Projects

Final projects:

  • title: ‘Individual Final Project’ weight: 10 description: ‘Automated Optimization of a DNAzyme–Cas12a Amplified Lead Sensor’ Automated Optimization of a DNAzyme–Cas12a Amplified Lead Sensor Abstract Lead contamination in drinking water remains a major public health problem because even low-level chronic exposure can impair neurological development, cardiovascular health, and overall long-term wellbeing. Existing analytical methods such as ICP-MS are highly sensitive, but they usually require centralized laboratory infrastructure, trained personnel, and expensive instrumentation, which limits their accessibility for decentralized or field-based monitoring.
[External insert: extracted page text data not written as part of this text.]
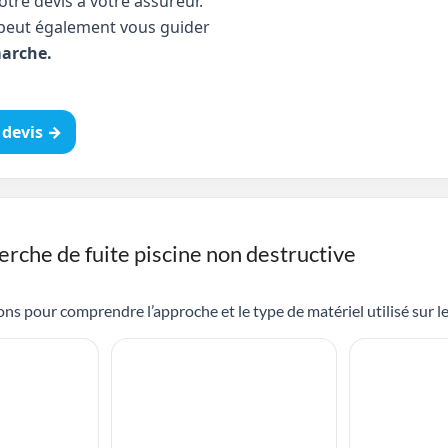
tre devis à votre assureur.
peut également vous guider
arche.
devis →
erche de fuite piscine non destructive
ns pour comprendre l’approche et le type de matériel utilisé sur le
The overall goal of this project is to develop a modular environmental biosensing platform that couples a Pb²⁺-responsive DNAzyme with CRISPR-Cas12a signal amplification in order to generate a rapid and amplified fluorescent readout. The central hypothesis is that a DNAzyme-triggered release of a programmable nucleic acid activator can be linked to Cas12a collateral cleavage to improve sensitivity while preserving modularity. To test this idea, the project is structured into three aims: first, computational design and kinetic modeling of the sensing cascade; second, automated experimental optimization using robotic liquid handling; and third, long-term translation into a portable and modular environmental sensing format. The methods include nucleic acid folding analysis, structural plausibility assessment, kinetic simulation, DNA construct design, and future automated wet-lab optimization. Together, this project aims to establish a scalable biosensing framework for environmental monitoring that is adaptable, programmable, and ultimately deployable outside centralized laboratories.